(YOUR INSTRUCTIONS) Every line of the data must be set down exactly as shown.

(MATERIAL FOR THIS TASK)

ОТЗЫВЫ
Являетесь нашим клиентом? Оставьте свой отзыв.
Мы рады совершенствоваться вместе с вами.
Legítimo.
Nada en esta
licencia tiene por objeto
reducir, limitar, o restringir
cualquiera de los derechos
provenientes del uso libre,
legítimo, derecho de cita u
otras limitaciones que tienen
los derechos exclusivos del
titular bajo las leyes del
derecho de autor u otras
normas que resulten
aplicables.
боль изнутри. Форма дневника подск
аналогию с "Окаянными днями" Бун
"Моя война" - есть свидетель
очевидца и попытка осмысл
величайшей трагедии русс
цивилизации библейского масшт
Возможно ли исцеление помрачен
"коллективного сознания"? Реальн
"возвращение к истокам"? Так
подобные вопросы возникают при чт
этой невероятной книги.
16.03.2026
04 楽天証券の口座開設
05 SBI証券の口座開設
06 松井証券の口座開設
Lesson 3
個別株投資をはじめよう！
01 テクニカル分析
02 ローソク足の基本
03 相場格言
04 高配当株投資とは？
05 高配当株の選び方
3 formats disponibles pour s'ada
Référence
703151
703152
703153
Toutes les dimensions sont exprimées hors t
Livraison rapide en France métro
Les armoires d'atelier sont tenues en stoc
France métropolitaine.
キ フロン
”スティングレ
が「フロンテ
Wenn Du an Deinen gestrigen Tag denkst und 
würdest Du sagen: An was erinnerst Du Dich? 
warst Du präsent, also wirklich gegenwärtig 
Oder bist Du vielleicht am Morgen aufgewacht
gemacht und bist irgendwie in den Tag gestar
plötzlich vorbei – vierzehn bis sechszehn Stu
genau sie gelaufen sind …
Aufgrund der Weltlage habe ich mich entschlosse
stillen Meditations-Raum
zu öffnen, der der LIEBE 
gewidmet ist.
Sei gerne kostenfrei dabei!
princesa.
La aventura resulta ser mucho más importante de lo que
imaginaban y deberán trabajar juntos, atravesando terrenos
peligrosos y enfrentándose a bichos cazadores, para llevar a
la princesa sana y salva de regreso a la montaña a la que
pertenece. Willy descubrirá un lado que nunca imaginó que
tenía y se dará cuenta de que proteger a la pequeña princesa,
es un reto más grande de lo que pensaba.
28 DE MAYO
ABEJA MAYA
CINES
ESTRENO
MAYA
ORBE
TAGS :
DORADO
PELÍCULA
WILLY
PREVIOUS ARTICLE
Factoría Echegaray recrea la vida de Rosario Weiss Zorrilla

(SOLVED PROBLEM)
ОТЗЫВЫ
Являетесь нашим клиентом? Оставьте свой отзыв.
Мы рады совершенствоваться вместе с вами.
Legítimo.
Nada en esta
licencia tiene por objeto
reducir, limitar, o restringir
cualquiera de los derechos
provenientes del uso libre,
legítimo, derecho de cita u
otras limitaciones que tienen
los derechos exclusivos del
titular bajo las leyes del
derecho de autor u otras
normas que resulten
aplicables.
боль изнутри. Форма дневника подск
аналогию с "Окаянными днями" Бун
"Моя война" - есть свидетель
очевидца и попытка осмысл
величайшей трагедии русс
цивилизации библейского масшт
Возможно ли исцеление помрачен
"коллективного сознания"? Реальн
"возвращение к истокам"? Так
подобные вопросы возникают при чт
этой невероятной книги.
16.03.2026
04 楽天証券の口座開設
05 SBI証券の口座開設
06 松井証券の口座開設
Lesson 3
個別株投資をはじめよう！
01 テクニカル分析
02 ローソク足の基本
03 相場格言
04 高配当株投資とは？
05 高配当株の選び方
3 formats disponibles pour s'ada
Référence
703151
703152
703153
Toutes les dimensions sont exprimées hors t
Livraison rapide en France métro
Les armoires d'atelier sont tenues en stoc
France métropolitaine.
キ フロン
”スティングレ
が「フロンテ
Wenn Du an Deinen gestrigen Tag denkst und 
würdest Du sagen: An was erinnerst Du Dich? 
warst Du präsent, also wirklich gegenwärtig 
Oder bist Du vielleicht am Morgen aufgewacht
gemacht und bist irgendwie in den Tag gestar
plötzlich vorbei – vierzehn bis sechszehn Stu
genau sie gelaufen sind …
Aufgrund der Weltlage habe ich mich entschlosse
stillen Meditations-Raum
zu öffnen, der der LIEBE 
gewidmet ist.
Sei gerne kostenfrei dabei!
princesa.
La aventura resulta ser mucho más importante de lo que
imaginaban y deberán trabajar juntos, atravesando terrenos
peligrosos y enfrentándose a bichos cazadores, para llevar a
la princesa sana y salva de regreso a la montaña a la que
pertenece. Willy descubrirá un lado que nunca imaginó que
tenía y se dará cuenta de que proteger a la pequeña princesa,
es un reto más grande de lo que pensaba.
28 DE MAYO
ABEJA MAYA
CINES
ESTRENO
MAYA
ORBE
TAGS :
DORADO
PELÍCULA
WILLY
PREVIOUS ARTICLE
Factoría Echegaray recrea la vida de Rosario Weiss Zorrilla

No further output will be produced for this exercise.